The biggest company losses of all time
The most catastrophic corporate annual liabilities ever
Sliding into the red spectacularly, some of the world's prominent firms have posted colossal yearly shortfalls that eclipse the GDPs of entire countries. Adjusting the figures for inflation, we reveal the 30 most extreme company losses of all time.
IBM, 1992: $14.2 billion (£11.2bn)
IBM was rocked by the PC and client/server revolutions of the 1980s and early 1990s, which upset the American IT giant's client relationships and pummelled its bottom line. The drama culminated in 1992 with a loss which, when adjusted for 2019 dollars, is equivalent to the GDP of Brunei. Pictured here is the CEO at the time, Louis V. Gerstner.
Fabrice Coffrini/AFP/Getty
Swiss National Bank, 2018: $15.2 billion (£12bn)
The special statute joint-stock company that acts as Switzerland's central bank has gone from one extreme to another in terms of its financial health. After reporting a record profit in 2017, the institution posted a record loss in 2018. The culprits? A stronger Swiss franc and weakening equity markets, which have hit the bank especially hard.
Ford, 2006: $16.1 billion (£12.7bn)
Plagued by intensifying competition, flagging sales and immense restructuring costs, Ford posted a huge loss for 2006, equivalent to the GDP of Jamaica or a hefty $1,925 (£1.5k) for every vehicle the American automaker sold that year.
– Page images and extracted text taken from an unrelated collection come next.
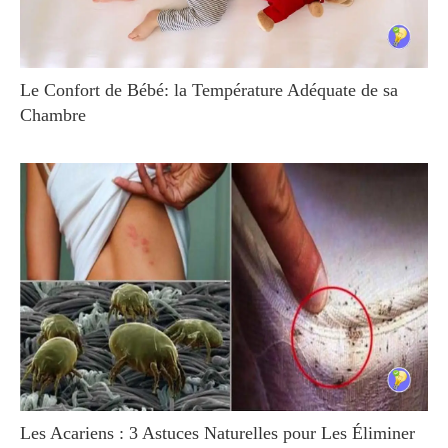
Le Confort de Bébé: la Température Adéquate de sa
Chambre
Les Acariens : 3 Astuces Naturelles pour Les Éliminer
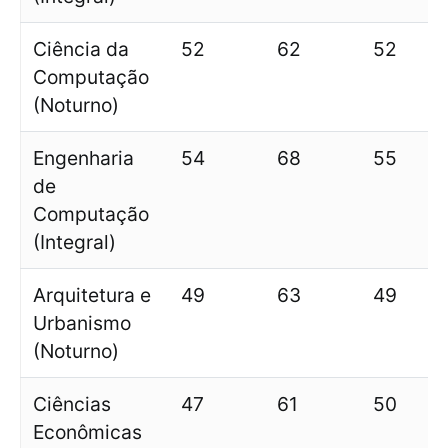
Ciência da
52
62
52
Computação
(Noturno)
Engenharia
54
68
55
de
Computação
(Integral)
Arquitetura e
49
63
49
Urbanismo
(Noturno)
Ciências
47
61
50
Econômicas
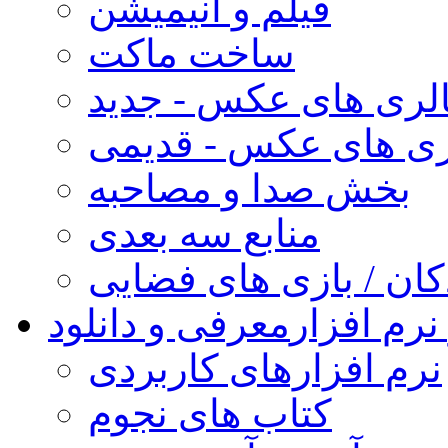
فیلم و انیمیشن
ساخت ماکت
لری های عکس - جدید
ری های عکس - قدیمی
بخش صدا و مصاحبه
منابع سه بعدی
کان / بازی های فضایی
نرم افزار
معرفی و دانلود
نرم افزارهای کاربردی
کتاب های نجوم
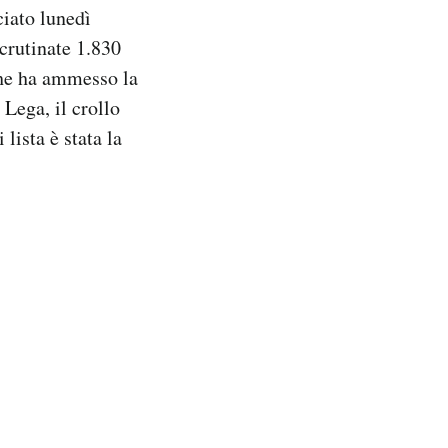
ciato lunedì
scrutinate 1.830
che ha ammesso la
 Lega, il crollo
lista è stata la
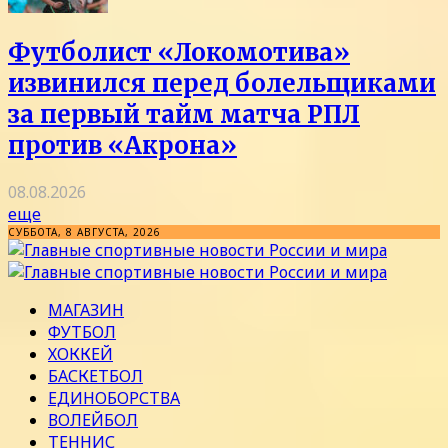
Футболист «Локомотива»
извинился перед болельщиками
за первый тайм матча РПЛ
против «Акрона»
08.08.2026
еще
СУББОТА, 8 АВГУСТА, 2026
МАГАЗИН
ФУТБОЛ
ХОККЕЙ
БАСКЕТБОЛ
ЕДИНОБОРСТВА
ВОЛЕЙБОЛ
ТЕННИС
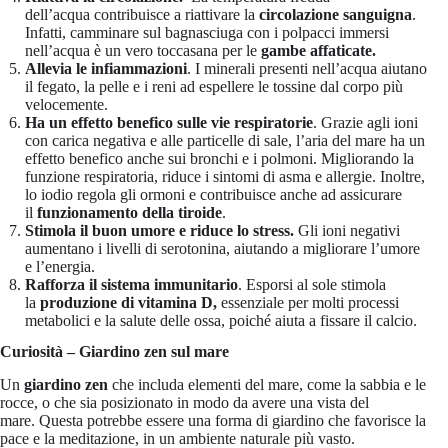
dell’acqua contribuisce a riattivare la
circolazione sanguigna
.
Infatti, camminare sul bagnasciuga con i polpacci immersi
nell’acqua è un vero toccasana per le
gambe affaticate.
Allevia le infiammazioni
. I minerali presenti nell’acqua aiutano
il fegato, la pelle e i reni ad espellere le tossine dal corpo più
velocemente.
Ha un effetto benefico sulle vie respiratorie
. Grazie agli ioni
con carica negativa e alle particelle di sale, l’aria del mare ha un
effetto benefico anche sui bronchi e i polmoni. Migliorando la
funzione respiratoria, riduce i sintomi di asma e allergie. Inoltre,
lo iodio regola gli ormoni e contribuisce anche ad assicurare
il
funzionamento della tiroide
.
Stimola il buon umore e riduce lo stress.
Gli ioni negativi
aumentano i livelli di serotonina, aiutando a migliorare l’umore
e l’energia.
Rafforza il sistema immunitario
. Esporsi al sole stimola
la
produzione di vitamina D,
essenziale per molti processi
metabolici e la salute delle ossa, poiché aiuta a fissare il calcio.
Curiosità – Giardino zen sul mare
Un
giardino zen
che includa elementi del mare, come la sabbia e le
rocce, o che sia posizionato in modo da avere una vista del
mare. Questa potrebbe essere una forma di giardino che favorisce la
pace e la meditazione, in un ambiente naturale più vasto.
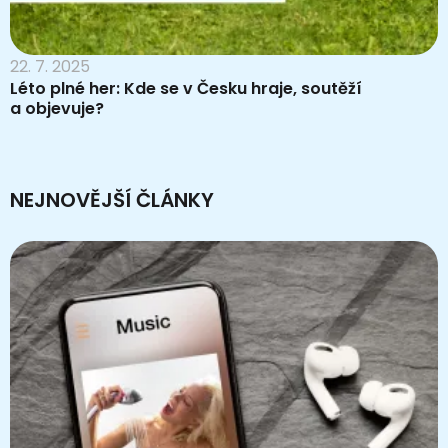
22. 7. 2025
Léto plné her: Kde se v Česku hraje, soutěží
a objevuje?
NEJNOVĚJŠÍ ČLÁNKY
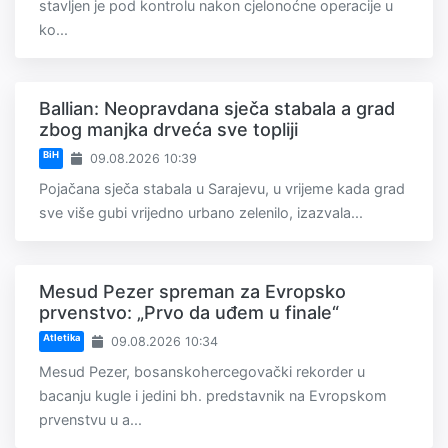
stavljen je pod kontrolu nakon cjelonoćne operacije u
ko...
Ballian: Neopravdana sječa stabala a grad
zbog manjka drveća sve topliji
BiH
09.08.2026 10:39
Pojačana sječa stabala u Sarajevu, u vrijeme kada grad
sve više gubi vrijedno urbano zelenilo, izazvala...
Mesud Pezer spreman za Evropsko
prvenstvo: „Prvo da uđem u finale“
Atletika
09.08.2026 10:34
Mesud Pezer, bosanskohercegovački rekorder u
bacanju kugle i jedini bh. predstavnik na Evropskom
prvenstvu u a...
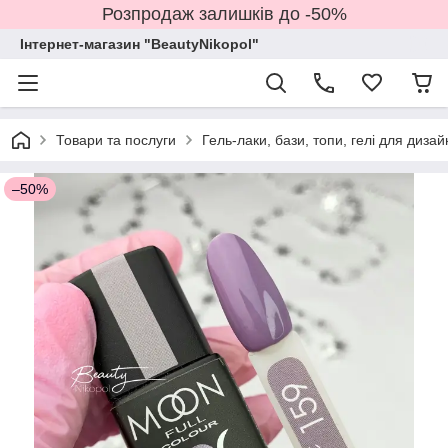
Розпродаж залишків до -50%
Інтернет-магазин "BeautyNikopol"
Товари та послуги
Гель-лаки, бази, топи, гелі для дизай
–50%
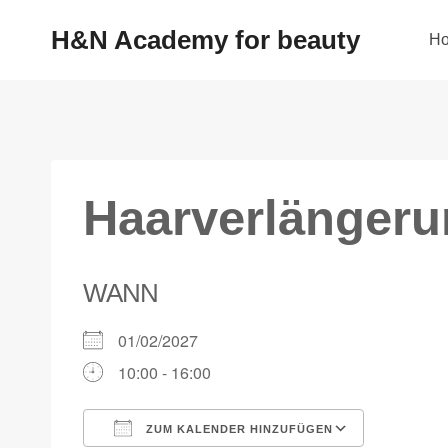
H&N Academy for beauty
H
Haarverlänger
WANN
01/02/2027
10:00 - 16:00
ZUM KALENDER HINZUFÜGEN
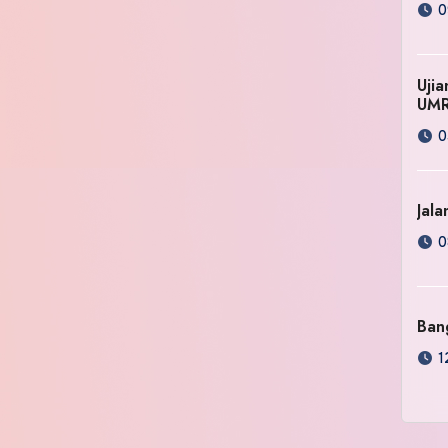
0
Uji
UM
0
Jala
0
Ban
1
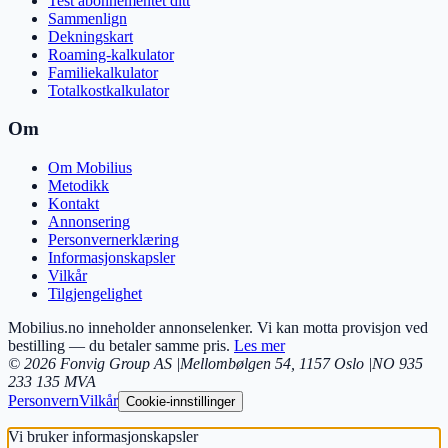
Test abonnementet ditt
Sammenlign
Dekningskart
Roaming-kalkulator
Familiekalkulator
Totalkostkalkulator
Om
Om Mobilius
Metodikk
Kontakt
Annonsering
Personvernerklæring
Informasjonskapsler
Vilkår
Tilgjengelighet
Mobilius.no inneholder annonselenker. Vi kan motta provisjon ved
bestilling — du betaler samme pris.
Les mer
©
2026
Fonvig Group AS
|
Mellombølgen 54
,
1157
Oslo
|
NO 935
233 135 MVA
Personvern
Vilkår
Cookie-innstillinger
Vi bruker informasjonskapsler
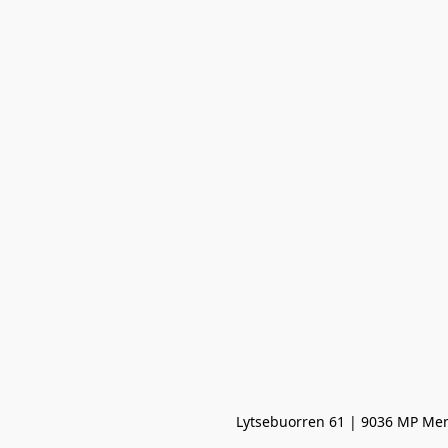
Lytsebuorren 61 | 9036 MP Men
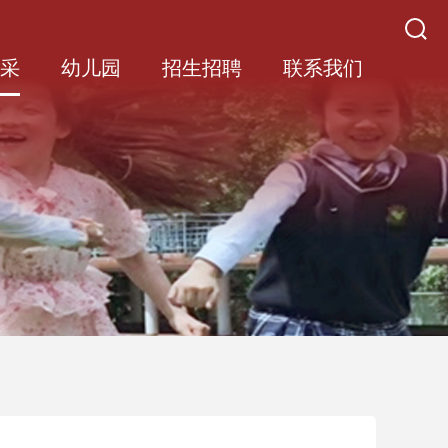
风采
幼儿园
招生招聘
联系我们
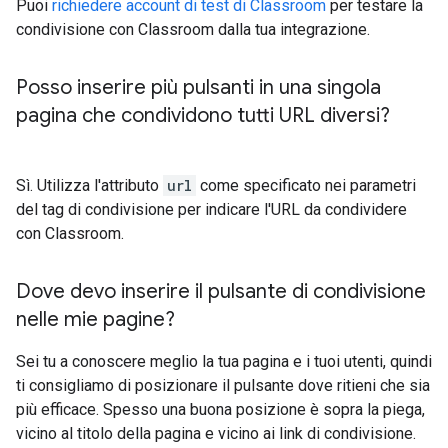
Puoi
richiedere account di test di Classroom
per testare la
condivisione con Classroom dalla tua integrazione.
Posso inserire più pulsanti in una singola
pagina che condividono tutti URL diversi?
Sì. Utilizza l'attributo
url
come specificato nei parametri
del tag di condivisione per indicare l'URL da condividere
con Classroom.
Dove devo inserire il pulsante di condivisione
nelle mie pagine?
Sei tu a conoscere meglio la tua pagina e i tuoi utenti, quindi
ti consigliamo di posizionare il pulsante dove ritieni che sia
più efficace. Spesso una buona posizione è sopra la piega,
vicino al titolo della pagina e vicino ai link di condivisione.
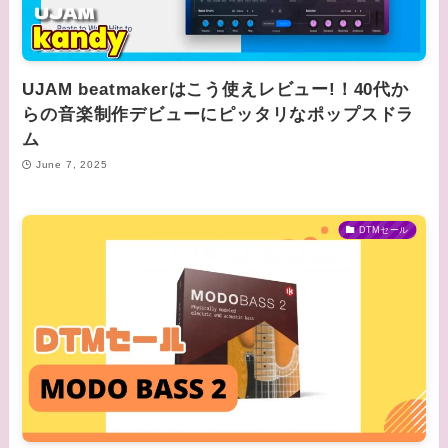
UJAM beatmakerはこう使えレビュー!！40代か
らの音楽制作デビューにピッタリなポップスドラ
ム
June 7, 2025
DTMセール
Tepco, 2011: $16.8 billion (£13.2bn)
Japan's Tepco operated the Fukushima Daiichi Nuclear Power Plant in Okuma, which was severely damaged in March 2011 following the devastating Tohoku earthquake and tsunami, precipitating one of the world's worst-ever nuclear disasters. Needless to say, the calamity battered the energy company's finances.
Ford, 2008: $17.3 billion (£13.6bn)
After posting what was then the worst loss in its 103-year history, struggling Ford recorded an even more painful shortfall in 2008. Amid the global financial crisis, the Dearborn-based company saw its sales slip by 20% and had to go cap in hand to the US government in 2009 to secure a substantial bailout loan.
E.ON, 2016: $18.1 billion (£14.2bn)
Excessive operating costs, an enormous restructuring bill and a glut of electricity combined with an overvaluation of its fossil fuels division plunged E.ON's finances into negative territory in 2016. The German utility company ended the year severely out of pocket. CEO Johannes Teyssen is pictured here delivering the bad news.
Dominic Lipinski/PA Archive/PA
UBS, 2008: $20.2 billion (£15.9bn)
The credit crunch that kicked off the global economic crisis proved to be a nightmare for investment bank UBS. The financial institution reported the worst loss in Swiss corporate history in 2008. As a result, UBS was forced to shed thousands of jobs.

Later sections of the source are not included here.